Moon Knight #1 (November 1980) launches the character's first solo series, written by Doug Moench and drawn by Bill Sienkiewicz. The inaugural issue introduces two key characters: R. Bushman, the mercenary antagonist, and Khonshu, the Egyptian moon god whose avatar Marc Spector claims to be. Sienkiewicz — here before his fully expressionist period on New Mutants and Elektra: Assassin — defines the visual identity of Moon Knight for an entire generation. The series ran 38 issues (1980–1984) and remains available in reprint through Marvel's Epic Collections. For a beginning collector, this run offers the best ratio of editorial accessibility to narrative density: Moench builds the three identities (Marc Spector, Steven Grant, Jake Lockley) methodically, and every issue reads with the pleasure of a nocturnal urban thriller.

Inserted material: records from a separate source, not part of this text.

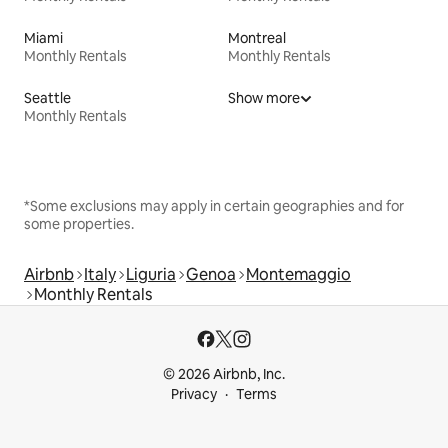
Miami
Montreal
Monthly Rentals
Monthly Rentals
Seattle
Show more
Monthly Rentals
*Some exclusions may apply in certain geographies and for
some properties.
Airbnb
Italy
Liguria
Genoa
Montemaggio
Monthly Rentals
© 2026 Airbnb, Inc.
Privacy
Terms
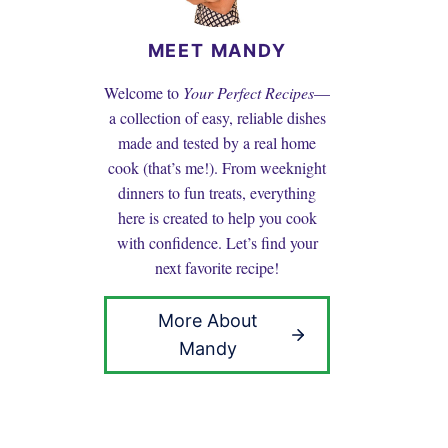
MEET MANDY
Welcome to
Your Perfect Recipes
—
a collection of easy, reliable dishes
made and tested by a real home
cook (that’s me!). From weeknight
dinners to fun treats, everything
here is created to help you cook
with confidence. Let’s find your
next favorite recipe!
More About
Mandy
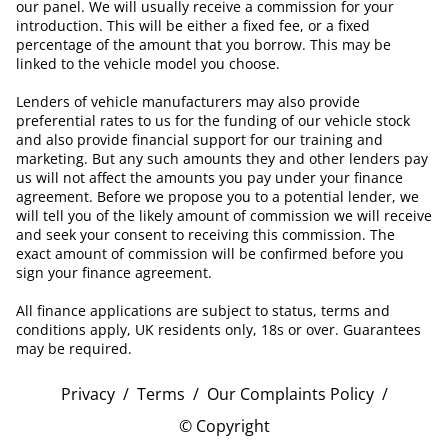
our panel. We will usually receive a commission for your
introduction. This will be either a fixed fee, or a fixed
percentage of the amount that you borrow. This may be
linked to the vehicle model you choose.
Lenders of vehicle manufacturers may also provide
preferential rates to us for the funding of our vehicle stock
and also provide financial support for our training and
marketing. But any such amounts they and other lenders pay
us will not affect the amounts you pay under your finance
agreement. Before we propose you to a potential lender, we
will tell you of the likely amount of commission we will receive
and seek your consent to receiving this commission. The
exact amount of commission will be confirmed before you
sign your finance agreement.
All finance applications are subject to status, terms and
conditions apply, UK residents only, 18s or over. Guarantees
may be required.
Privacy
/
Terms
/
Our Complaints Policy
/
© Copyright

Warren Ellis & Declan Shalvey (2014): six issues, six masterworks

The 2014 Moon Knight series — six issues written by Warren Ellis, drawn by Declan Shalvey, and colored by Jordie Bellaire — is unanimously regarded as one of the best Marvel arcs of the 2010s, with critics comparing it to Matt Fraction's Hawkeye. Each issue is a standalone story that explores a different genre (horror, thriller, pure action) while deepening Marc Spector's psychology as Khonshu's earthly avatar. Jordie Bellaire won the 2014 Eisner Award for Best Colorist for this work. The run is collected in Moon Knight vol. 1: From the Dead. It is the recommended entry point for any reader with no prior context: the six issues read in an evening and lay all the groundwork needed for what follows.

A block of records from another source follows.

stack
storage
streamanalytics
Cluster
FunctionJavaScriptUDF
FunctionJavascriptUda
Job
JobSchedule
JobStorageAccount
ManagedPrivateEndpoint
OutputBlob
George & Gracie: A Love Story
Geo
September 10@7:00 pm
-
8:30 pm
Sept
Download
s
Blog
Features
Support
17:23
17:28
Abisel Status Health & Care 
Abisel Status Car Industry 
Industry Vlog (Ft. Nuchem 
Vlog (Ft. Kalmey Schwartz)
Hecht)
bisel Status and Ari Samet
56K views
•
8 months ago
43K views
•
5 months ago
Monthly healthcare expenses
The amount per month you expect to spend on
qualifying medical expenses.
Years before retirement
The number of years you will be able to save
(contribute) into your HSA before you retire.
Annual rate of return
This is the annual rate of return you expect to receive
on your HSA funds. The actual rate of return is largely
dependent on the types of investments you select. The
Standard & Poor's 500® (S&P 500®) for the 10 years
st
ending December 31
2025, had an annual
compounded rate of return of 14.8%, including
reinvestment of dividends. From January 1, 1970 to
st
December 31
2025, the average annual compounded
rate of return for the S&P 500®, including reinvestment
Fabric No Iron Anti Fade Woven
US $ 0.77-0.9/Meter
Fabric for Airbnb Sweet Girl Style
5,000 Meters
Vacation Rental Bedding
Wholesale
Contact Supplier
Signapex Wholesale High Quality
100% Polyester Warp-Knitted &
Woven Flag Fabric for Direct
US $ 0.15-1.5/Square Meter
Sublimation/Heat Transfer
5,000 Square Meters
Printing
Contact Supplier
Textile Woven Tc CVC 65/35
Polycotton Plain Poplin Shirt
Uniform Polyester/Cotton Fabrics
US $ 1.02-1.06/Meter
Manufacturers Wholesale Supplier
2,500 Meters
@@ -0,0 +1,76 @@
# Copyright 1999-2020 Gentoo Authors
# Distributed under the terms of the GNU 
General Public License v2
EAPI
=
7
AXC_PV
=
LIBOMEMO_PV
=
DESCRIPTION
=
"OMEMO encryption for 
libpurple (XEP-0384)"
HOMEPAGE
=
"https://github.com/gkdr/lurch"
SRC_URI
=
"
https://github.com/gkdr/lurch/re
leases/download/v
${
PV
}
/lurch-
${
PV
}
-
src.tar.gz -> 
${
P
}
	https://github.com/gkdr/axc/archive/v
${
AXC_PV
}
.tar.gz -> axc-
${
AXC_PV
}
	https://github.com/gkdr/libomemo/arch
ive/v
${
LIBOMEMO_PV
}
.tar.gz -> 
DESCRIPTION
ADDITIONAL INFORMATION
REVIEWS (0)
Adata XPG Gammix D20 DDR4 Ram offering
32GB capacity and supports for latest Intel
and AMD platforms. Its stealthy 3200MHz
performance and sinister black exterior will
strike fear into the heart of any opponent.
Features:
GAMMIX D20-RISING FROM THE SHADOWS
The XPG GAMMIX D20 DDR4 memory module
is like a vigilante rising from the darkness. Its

Jeff Lemire & Greg Smallwood (2016): a dive into the mental labyrinth

The Moon Knight series (2016–2018) by Jeff Lemire and Greg Smallwood pushes the multiple-identities concept to its narrative extreme: Marc Spector wakes up in a psychiatric institution, powerless, confronted with years of medical records that call his entire history into question. The series spans 14 issues, each of Marc's personalities illustrated in a distinct graphic style — Marc Spector by Smallwood, Steven Grant by Wilfredo Torres, Jake Lockley by Francesco Francavilla — with Jordie Bellaire coloring throughout. The complete run is available as a single collected edition (Moon Knight by Lemire & Smallwood: The Complete Collection) and is considered by many critics to be the definitive version of the character. For a reader who has already worked through Ellis, it is the natural next step.

The Disney+ adaptation (2022) and its impact on collecting

The Moon Knight mini-series that premiered on Disney+ on March 30, 2022 (six episodes) brought the character to a global mainstream audience. Oscar Isaac plays Marc Spector / Steven Grant, Ethan Hawke plays Arthur Harrow, May Calamawy plays Layla El-Faouly, and F. Murray Abraham voices Khonshu. The adaptation triggered a spike in demand for Werewolf by Night #32: GoCollect and sellmycomicbooks.com documented record-level sales in 2021–2022 unlike anything previously recorded for that issue. The market has since corrected, but collector interest in founding keys remains structurally higher than it was before the series aired.